The use of color-flow duplex scan for the detection of endoleaks

Autor: Laura A. Karch, Don E. Ramsey, Bradford S. McCrary, Mark A. Mattos, Maurice M. Solis, Robert B. McLafferty, Kim J. Hodgson
Rok vydání: 2002
Předmět:
Zdroj: Journal of Vascular Surgery. 36:100-104
ISSN: 0741-5214
DOI: 10.1067/mva.2002.123089
Popis: Objective: Computed tomographic (CT) scan represents the criterion standard for surveillance of endoleaks after endoluminal repair of abdominal aortic aneurysms (erAAAs). Given need for surveillance, risks, and expense of CT scan, the accuracy of color-flow duplex (CFD) scan after erAAA was determined.
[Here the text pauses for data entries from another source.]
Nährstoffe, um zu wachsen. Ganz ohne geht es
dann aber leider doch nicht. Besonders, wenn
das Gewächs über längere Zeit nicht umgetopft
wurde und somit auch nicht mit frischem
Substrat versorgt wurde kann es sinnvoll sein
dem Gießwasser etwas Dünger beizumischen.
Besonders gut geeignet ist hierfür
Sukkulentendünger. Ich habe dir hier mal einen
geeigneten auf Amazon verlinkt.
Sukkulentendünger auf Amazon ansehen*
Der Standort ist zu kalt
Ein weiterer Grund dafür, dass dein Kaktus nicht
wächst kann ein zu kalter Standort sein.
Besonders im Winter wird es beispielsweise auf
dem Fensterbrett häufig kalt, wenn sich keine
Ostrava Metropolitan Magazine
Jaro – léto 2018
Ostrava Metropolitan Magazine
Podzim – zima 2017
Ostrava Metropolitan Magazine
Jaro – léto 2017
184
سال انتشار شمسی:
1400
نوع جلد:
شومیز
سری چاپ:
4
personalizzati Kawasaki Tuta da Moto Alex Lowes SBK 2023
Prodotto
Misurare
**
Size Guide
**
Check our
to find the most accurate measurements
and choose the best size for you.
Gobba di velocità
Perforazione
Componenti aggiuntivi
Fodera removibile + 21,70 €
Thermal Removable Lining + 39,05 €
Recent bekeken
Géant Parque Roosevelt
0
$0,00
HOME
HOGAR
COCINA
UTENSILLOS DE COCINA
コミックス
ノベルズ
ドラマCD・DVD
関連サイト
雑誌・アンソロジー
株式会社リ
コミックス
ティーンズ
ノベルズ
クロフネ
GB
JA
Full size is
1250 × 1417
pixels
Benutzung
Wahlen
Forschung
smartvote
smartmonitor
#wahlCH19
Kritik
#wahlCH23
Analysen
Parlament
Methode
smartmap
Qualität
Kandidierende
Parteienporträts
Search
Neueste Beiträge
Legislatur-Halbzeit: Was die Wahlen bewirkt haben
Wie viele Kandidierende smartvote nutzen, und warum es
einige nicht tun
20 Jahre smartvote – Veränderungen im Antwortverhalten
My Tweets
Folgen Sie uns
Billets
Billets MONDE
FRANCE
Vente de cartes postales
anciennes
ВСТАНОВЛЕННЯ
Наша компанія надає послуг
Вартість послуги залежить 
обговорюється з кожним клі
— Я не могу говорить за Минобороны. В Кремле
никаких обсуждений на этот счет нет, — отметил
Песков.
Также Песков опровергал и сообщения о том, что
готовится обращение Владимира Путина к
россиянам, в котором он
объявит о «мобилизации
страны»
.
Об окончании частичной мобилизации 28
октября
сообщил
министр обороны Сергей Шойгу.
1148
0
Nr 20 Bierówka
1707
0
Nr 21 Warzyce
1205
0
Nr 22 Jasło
Methods: During a 43-month period, patients enrolled in phase II and III of the AneuRx Multicenter Clinical Trial at our institution underwent CFD scan 1 month after erAAA. Patients with CFD scan results that were positive for endoleak underwent CT scanning at 3 months after erAAA, and those with CFD scan results that were negative for endoleak underwent CT scanning at 6 months after erAAA. Results: Seven of 79 patients (9%) who underwent CFD and CT scanning had the diagnosis of endoleak. All endoleaks that were diagnosed with CT scan were detected with CFD scan. One patient had positive results for endoleak with CFD scan at 1 month and then negative results with CT scan at 3 months. Although this may represent resolution of endoleak, this case was counted as a false-positive result. When compared with CT scan, CFD scan had a sensitivity of 100%, specificity of 99%, positive predictive value of 88%, negative predictive value of 100%, and accuracy of 99%. Conclusion: CFD scan is an accurate test for the detection of endoleak after erAAA. In addition, most endoleaks diagnosed with CFD scan at 1 month continued to be present at 6 months. This important finding increases the emphasis on the use of this noninvasive test and may initiate earlier intervention of endoleak. (J Vasc Surg 2002;36:100-4.)